Dust and a city of cobwebs lived on the silk ivy that decorated the cash register.
Ew. “Okay, but—”
“Can I take your order?” a twenty-something pregnant brunette asked above the babies’unanimous howl. She winced. “Dang. I’m glad I’m just having one. Bet you all never get any sleep.”
Annie smiled politely. “Sometimes it’s rough.”
“You all know what you want?”
“Nothing, thank you,” Jed said, taking hold of the stroller. “We’ve gotta get back on the road.”
“Wait a minute,” Annie said, fishing Pia out of the stroller. “I’ll have a bag of corn chips and a bottled water.”
“That’s it?” the girl asked.
Annie nodded.
Jed scowled before storming outside.
Meeting him at the van a few minutes later, Annie said, “You didn’t have to be rude. You could’ve ordered something that came prepackaged.”
“Why?” he asked, taking both boys out of the stroller.
“Well…because it’s polite.”
“Right.
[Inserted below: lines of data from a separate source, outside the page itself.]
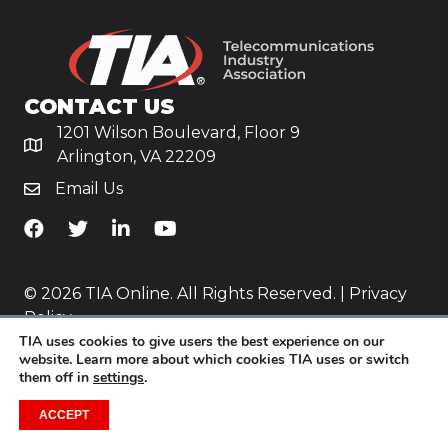
CONTACT US
1201 Wilson Boulevard, Floor 9
Arlington, VA 22209
Email Us
TiA's Facebook
TiA's Twitter
TiA's LinkedIn
TiA's YouTube
© 2026 TIA Online. All Rights Reserved. |
Privacy
Policy
TIA uses cookies to give users the best experience on our
Website by
Yoko Co
.
website. Learn more about which cookies TIA uses or switch
them off in
settings
.
ACCEPT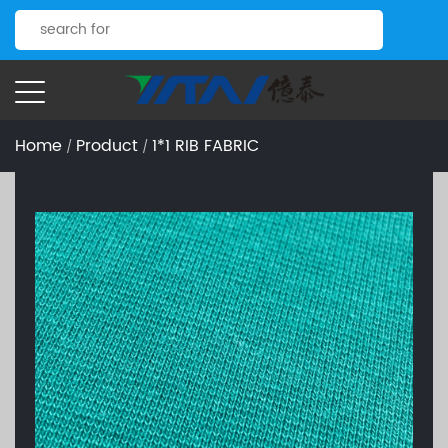
Home
Product
1*1 RIB FABRIC
/
/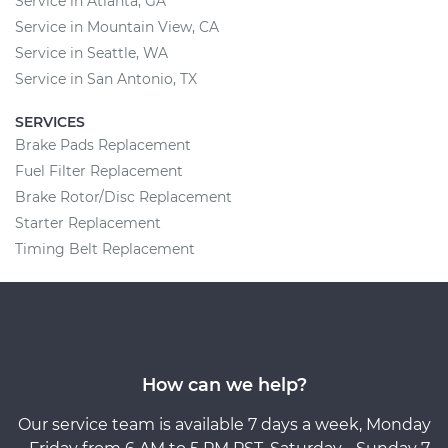
Service in Atlanta, GA
Service in Mountain View, CA
Service in Seattle, WA
Service in San Antonio, TX
SERVICES
Brake Pads Replacement
Fuel Filter Replacement
Brake Rotor/Disc Replacement
Starter Replacement
Timing Belt Replacement
How can we help?
Our service team is available 7 days a week, Monday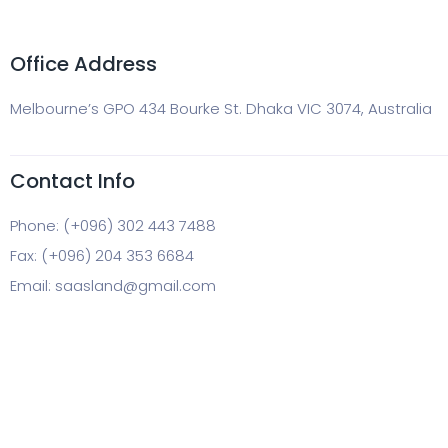
Office Address
Melbourne’s GPO 434 Bourke St. Dhaka VIC 3074, Australia
Contact Info
Phone: (+096) 302 443 7488
Fax: (+096) 204 353 6684
Email:
saasland@gmail.com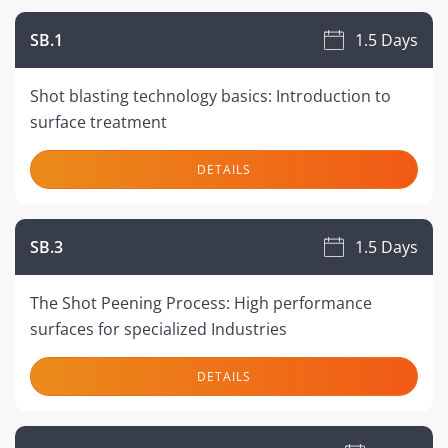
SB.1
1.5 Days
Shot blasting technology basics: Introduction to
surface treatment
DETAILS
SB.3
1.5 Days
The Shot Peening Process: High performance
surfaces for specialized Industries
DETAILS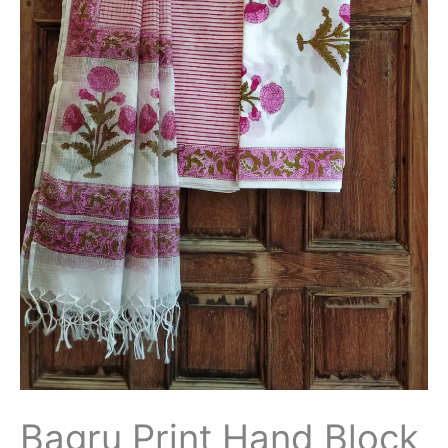
Salwar
Suit
with
Kota
Doriya
Dupatta
-
THBPKD63
quantity
Bagru Print Hand Block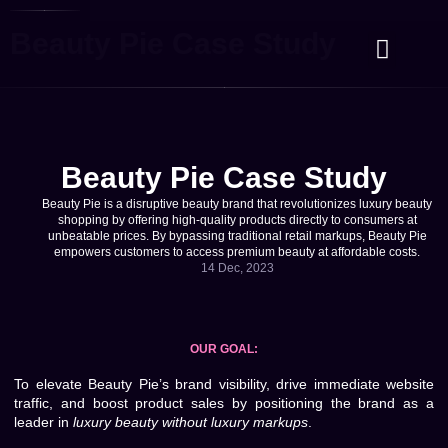
Beauty Pie Case Study
Case Studies
Contact Us
Beauty Pie Case Study
Beauty Pie is a disruptive beauty brand that revolutionizes luxury beauty
shopping by offering high-quality products directly to consumers at
unbeatable prices. By bypassing traditional retail markups, Beauty Pie
empowers customers to access premium beauty at affordable costs.
14 Dec, 2023
OUR GOAL:
To elevate Beauty Pie’s brand visibility, drive immediate website
traffic, and boost product sales by positioning the brand as a
leader in
luxury beauty without luxury markups
.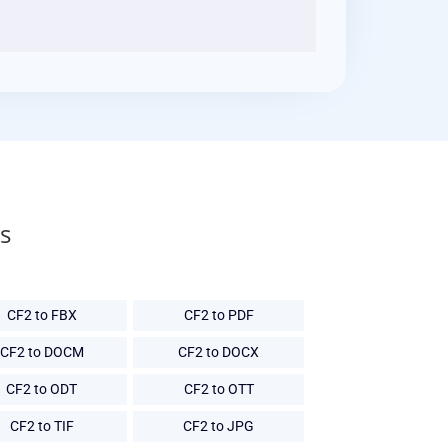
s
CF2 to FBX
CF2 to PDF
CF2 to DOCM
CF2 to DOCX
CF2 to ODT
CF2 to OTT
CF2 to TIF
CF2 to JPG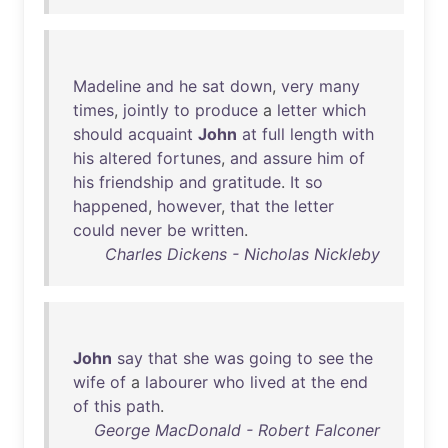
Madeline
and
he
sat
down
,
very
many
times
,
jointly
to
produce
a
letter
which
should
acquaint
John
at
full
length
with
his
altered
fortunes
,
and
assure
him
of
his
friendship
and
gratitude
.
It
so
happened
,
however
,
that
the
letter
could
never
be
written
.
Charles Dickens - Nicholas Nickleby
John
say
that
she
was
going
to
see
the
wife
of
a
labourer
who
lived
at
the
end
of
this
path
.
George MacDonald - Robert Falconer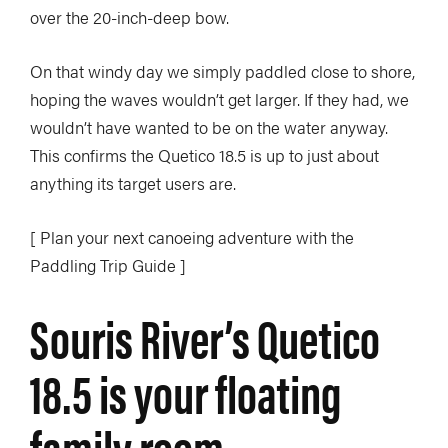
over the 20-inch-deep bow.
On that windy day we simply paddled close to shore,
hoping the waves wouldn’t get larger. If they had, we
wouldn’t have wanted to be on the water anyway.
This confirms the Quetico 18.5 is up to just about
anything its target users are.
[ Plan your next canoeing adventure with the
Paddling Trip Guide ]
Souris River’s Quetico
18.5 is your floating
family room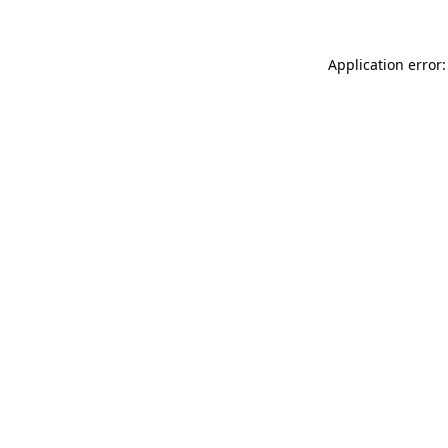
Application error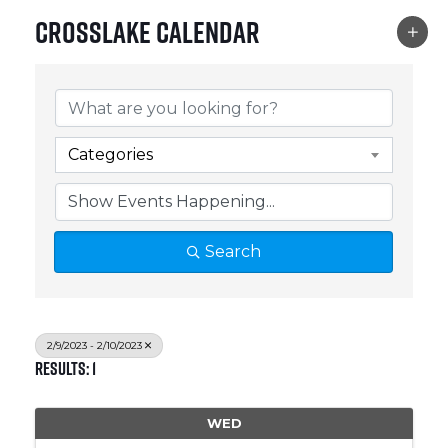
Crosslake Calendar
Categories
Search
2/9/2023 - 2/10/2023
Results: 1
WED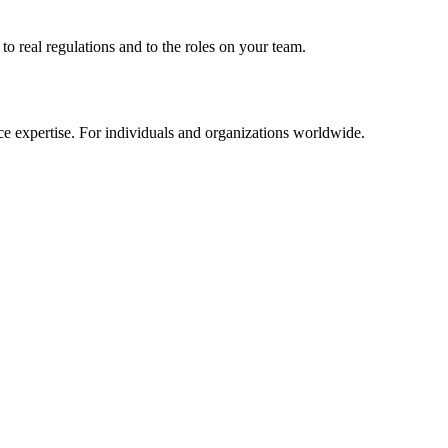
to real regulations and to the roles on your team.
e expertise. For individuals and organizations worldwide.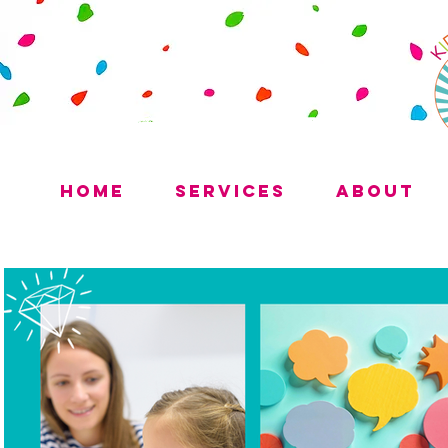
Home
Services
About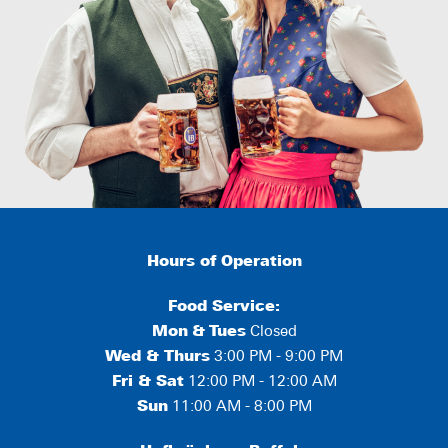
Hours of Operation
Food Service:
Mon
&
Tues
Closed
Wed & Thurs
3:00 PM - 9:00 PM
Fri & Sat
12:00 PM - 12:00 AM
Sun
11:00 AM - 8:00 PM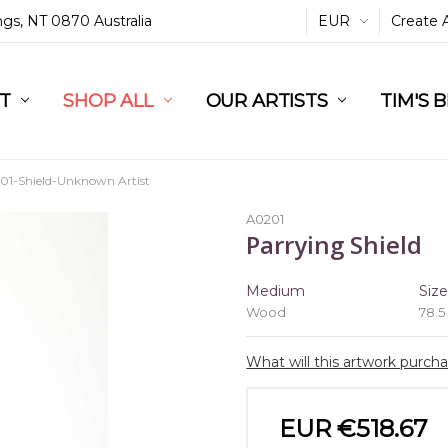
ings, NT 0870 Australia
EUR
Create 
L
ST
RT
SHOP ALL
OUR ARTISTS
TIM'S 
01-Shield-Unknown Artist
A0201
Parrying Shield
Medium
Siz
Wood
78.5
What will this artwork purch
EUR €518.67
And it’s polite for whoever owns this joint to run such a messy ship?
And what about when I was being polite back at the last fast-food place by pretending we were married so I wouldn’t hurt those two girls’ feelings? Remember how you were all for me standing my ground?”
“That’s different,” she said, kissing Pia’s forehead.
“How?”
“Well…” Because maybe when other females are attracted to you, I want you to be more vocal in your brush-offs! Okay, so she was wrong. Her actions didn’t make sense, but then, not much did these days. Especially her attraction to him. She cleared her throat. “You’re missing my point.”
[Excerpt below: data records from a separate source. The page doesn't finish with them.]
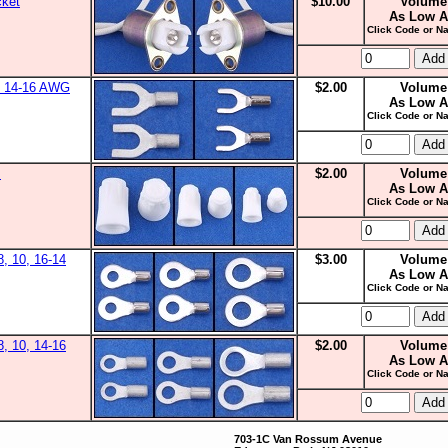
cket
$10.00
Volume
As Low A
Click Code or Na
0, 14-16 AWG
$2.00
Volume
As Low A
Click Code or Na
s
$2.00
Volume
As Low A
Click Code or Na
8, 10, 16-14
$3.00
Volume
As Low A
Click Code or Na
8, 10, 14-16
$2.00
Volume
As Low A
Click Code or Na
703-1C Van Rossum Avenue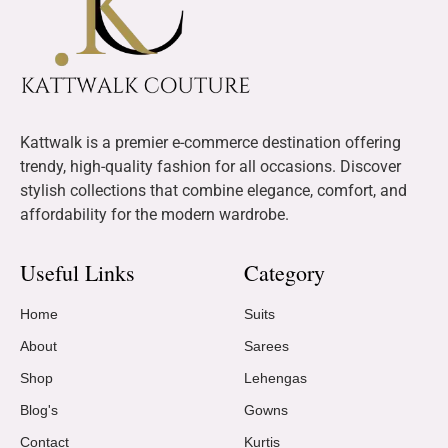
Kattwalk is a premier e-commerce destination offering
trendy, high-quality fashion for all occasions. Discover
stylish collections that combine elegance, comfort, and
affordability for the modern wardrobe.
Useful Links
Category
Home
Suits
About
Sarees
Shop
Lehengas
Blog's
Gowns
Contact
Kurtis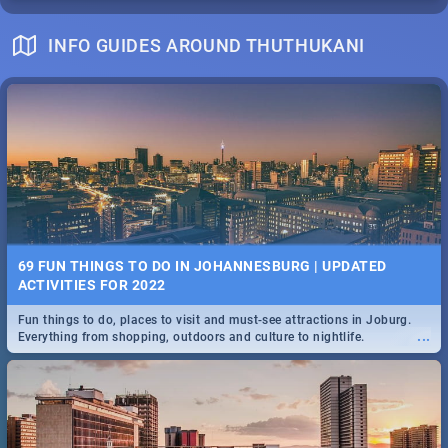
INFO GUIDES AROUND THUTHUKANI
69 FUN THINGS TO DO IN JOHANNESBURG | UPDATED
ACTIVITIES FOR 2022
Fun things to do, places to visit and must-see attractions in Joburg.
...
Everything from shopping, outdoors and culture to nightlife.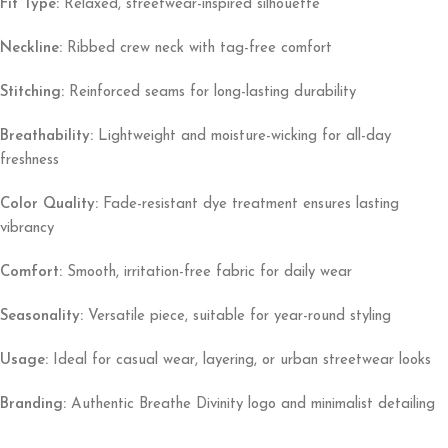
Fit Type:
Relaxed, streetwear-inspired silhouette
Neckline:
Ribbed crew neck with tag-free comfort
Stitching:
Reinforced seams for long-lasting durability
Breathability:
Lightweight and moisture-wicking for all-day
freshness
Color Quality:
Fade-resistant dye treatment ensures lasting
vibrancy
Comfort:
Smooth, irritation-free fabric for daily wear
Seasonality:
Versatile piece, suitable for year-round styling
Usage:
Ideal for casual wear, layering, or urban streetwear looks
Branding:
Authentic Breathe Divinity logo and minimalist detailing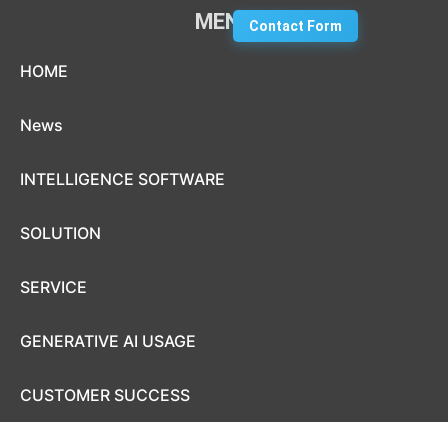
MENU
Contact Form
Skip to content
HOME
News
INTELLIGENCE SOFTWARE
SOLUTION
SERVICE
GENERATIVE AI USAGE
CUSTOMER SUCCESS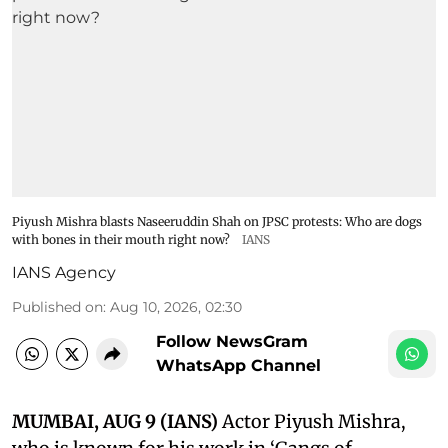
Piyush Mishra blasts Naseeruddin Shah on JPSC protests: Who are dogs
with bones in their mouth right now?
IANS
IANS Agency
Published on
:
Aug 10, 2026, 02:30
Follow NewsGram
WhatsApp Channel
MUMBAI, AUG 9 (IANS)
Actor Piyush Mishra,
“And what would that be?” he said over the collective crying of the babies.
She shot him a look. “Give me those two.”
“I can calm them myself.”
“Then might I suggest you do it?”
Annie opened the van’s side door and slipped Pia into her seat. Her diaper was dry, so a bottle made her content.
She took Ronnie. He had a dirty diaper, which she changed on the passenger seat, then she gave him a bottle, too.
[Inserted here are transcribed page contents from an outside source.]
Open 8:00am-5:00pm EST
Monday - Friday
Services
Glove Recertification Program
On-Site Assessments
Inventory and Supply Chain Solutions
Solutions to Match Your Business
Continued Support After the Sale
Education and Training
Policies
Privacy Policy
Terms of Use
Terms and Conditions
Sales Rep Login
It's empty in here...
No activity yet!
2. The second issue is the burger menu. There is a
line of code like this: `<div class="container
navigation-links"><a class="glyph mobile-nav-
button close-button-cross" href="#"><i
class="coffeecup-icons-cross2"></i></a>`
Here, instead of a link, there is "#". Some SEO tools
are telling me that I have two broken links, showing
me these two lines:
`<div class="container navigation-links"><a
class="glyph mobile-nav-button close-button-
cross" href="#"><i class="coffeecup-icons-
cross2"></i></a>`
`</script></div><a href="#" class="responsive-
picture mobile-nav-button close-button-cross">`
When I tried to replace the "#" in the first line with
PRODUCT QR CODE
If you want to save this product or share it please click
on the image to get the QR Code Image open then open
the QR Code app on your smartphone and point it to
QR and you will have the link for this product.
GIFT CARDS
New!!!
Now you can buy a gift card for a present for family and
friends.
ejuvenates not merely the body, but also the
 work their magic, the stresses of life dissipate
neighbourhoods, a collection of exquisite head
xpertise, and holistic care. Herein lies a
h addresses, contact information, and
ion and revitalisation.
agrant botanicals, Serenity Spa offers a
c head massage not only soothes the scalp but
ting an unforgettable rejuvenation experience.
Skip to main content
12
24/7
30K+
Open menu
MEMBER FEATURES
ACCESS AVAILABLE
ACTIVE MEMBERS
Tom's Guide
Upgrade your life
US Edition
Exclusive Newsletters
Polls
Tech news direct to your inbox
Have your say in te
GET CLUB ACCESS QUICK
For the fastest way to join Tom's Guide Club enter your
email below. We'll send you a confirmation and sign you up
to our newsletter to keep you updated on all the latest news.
Richard had a dry diaper and didn’t seem to be hungry, so she held him against her chest, humming one of the songs off of that awful kid’s CD while nuzzling the top of his fuzzy head.
Jed slammed a pay phone back on its cradle and stalked off to pout beside the only tree within a hundred miles.
“Now what’s the matter?” she asked, sandals crunching in the gravel parking lot.
“Nothing.” He crossed his arms.
“Let me guess,” she said. “Still no messages, and you can’t stand it that I didn’t blindly follow you out of the restaurant?”
A muscle twitched in his solidly clamped jaw.
“Bingo.”
He sighed.
“Yahtzee.”
“Stop,” he said. “It’s no secret that I’m usually the one running the show. But contrary to what your shade-tree psychiatrist brain evidently thinks, it’s not because I like it, but because—” he looked sharply away, then said in a voice barely loud enough for her to hear “—that’s the way it’s always been.”
“But it doesn’t have to be,” she said just as softly, stepping up behind him, curving her fingers around his arm. On the outside, he was steel, but on the inside, Annie suspected he was cream-filling soft. Hurt. What’d made him like that? Was it the death of his parents? Was it a result of Patti’s rebellious teen years? Why did Annie have the uneasy feeling that there was something more? “Look, Jed, I know we’re basically strangers, but in this case, maybe that’s a good thing.”